The reality is, most of us aren’t walking around with savings or checking accounts filled with six figures, and so we finance select purchases so that we can afford the things we need, like shelter and higher education, without charging it all on credit cards with astronomical interest. When used properly, financing can serve as a tool to help us better leverage our cash flow.
The trouble with financing, however, is that it has become overused. Not only do we buy things with it that we can’t afford at the moment, but we buy things that we can’t afford, period.
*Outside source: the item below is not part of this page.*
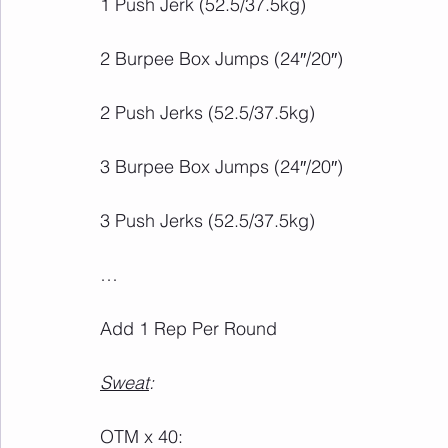
Add 1 Rep Per Round
Sweat
:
Not only that, but we’re using financing to purchase things that inherently depreciate in value like cars and furniture, rather than reserving financing for things like homes and education that at least have the potential to provide a return on investment.
So why do people continue to finance things they know they can’t really afford and that instantly lose value the moment they walk out the door? Here are a few reasons, which I hope will make it easier for you to decide when to skip the purchase, and financing, altogether.
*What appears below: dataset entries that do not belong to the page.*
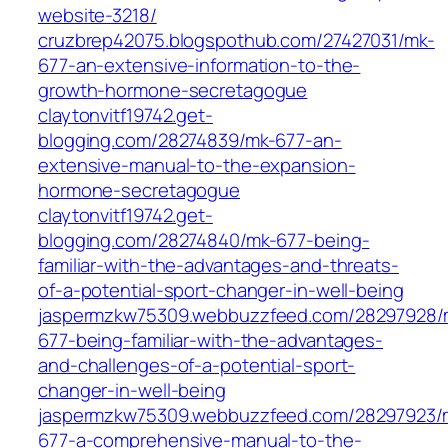
website-3218/
cruzbrep42075.blogspothub.com/27427031/mk-
677-an-extensive-information-to-the-
growth-hormone-secretagogue
claytonvitf19742.get-
blogging.com/28274839/mk-677-an-
extensive-manual-to-the-expansion-
hormone-secretagogue
claytonvitf19742.get-
blogging.com/28274840/mk-677-being-
familiar-with-the-advantages-and-threats-
of-a-potential-sport-changer-in-well-being
jaspermzkw75309.webbuzzfeed.com/28297928/
677-being-familiar-with-the-advantages-
and-challenges-of-a-potential-sport-
changer-in-well-being
jaspermzkw75309.webbuzzfeed.com/28297923/
677-a-comprehensive-manual-to-the-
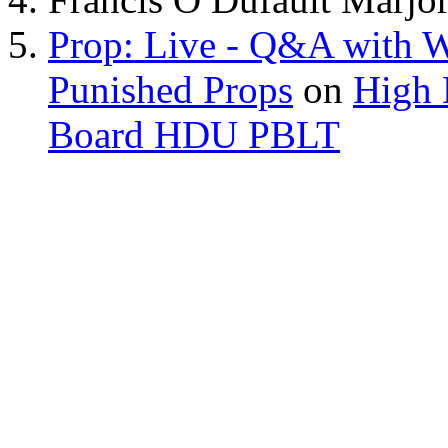
Prop: Live - Q&A with W
Punished Props
on
High 
Board HDU PBLT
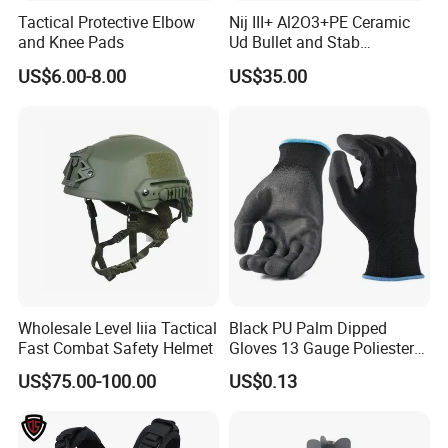
Tactical Protective Elbow
Nij III+ Al2O3+PE Ceramic
and Knee Pads
Ud Bullet and Stab
Resistant Body Protection
US$6.00-8.00
US$35.00
Plate
Wholesale Level Iiia Tactical
Black PU Palm Dipped
Fast Combat Safety Helmet
Gloves 13 Gauge Poliester
Coating Knitted Nylon PU
US$75.00-100.00
US$0.13
Coated Protective Gloves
Emotions: Spending is an emotional process. Unfortunately, those emotions have a tendency to sway us in favor of less than rational choices when it comes to our money. Just take a look at the diamond industry. If you’ve ever tried to sell an old engagement ring, for example, you’re likely familiar with how incredibly little value diamonds have on the secondary market. You’re lucky if you get 50 percent of what you paid for it.
Diamonds are a lousy investment with a ridiculous retail mark up. Add financing on top of that and there’s no rational reason to buy a diamond ring unless you have the cash on hand to afford it, except perhaps sentimental value and societal pressure. And considering that money issues are one of the leading causes of divorce, financing the ring and adding to debt or an already tight budget might cost you your marriage altogether. The bottom line: Skip the ring and save the relationship.
“Free” financing: The other reason people finance when they shouldn’t is because they get suckered into interest-free financing promotions. While a period of six to 12 months of zero interest sounds like a good deal, there’s a major catch. If you miss one payment or don’t pay off the entire balance during the promotional period, then you’ll not only get charged high interest from that point on, but you’ll often be charged interest retroactively from the date of purchase. Not a good deal.
So while interest-free financing can work in your favor if you’re able to make all payments on time and in full before the end of the promotional period, it becomes a total gamble when you’re not positive you’ll have the cash to pay it all off in time.
Immediate gratification: If you implement the same strategy of interest-free financing in reverse by making progressive payments towards a purchase in advance, it would be called savings, and there would be no financial risk or consequence if you fell short. Unfortunately, there seems to be a growing tendency to purchase an object first and then work toward paying it off, rather than looking ahead and saving for the next year to buy the object without the gamble.
The fact is, if you can’t keep up with the savings contributions required to afford something, then you probably won’t be able to keep up with the payments required to pay it off, leaving you stuck with horribly high interest rates that could have easily been avoided.
So the next time you’re tempted by a seemingly sweet financing deal you saw on TV or in store, give yourself some time away from the pressure of the pushy salesman or the sentimental nature of the advertisement and take the time to clearly assess the value of what you’re buying without the overwhelming emotional influences. When you’re able to approach financing from a strictly rational and value-based point of view, you’re more likely to make the frugal choice.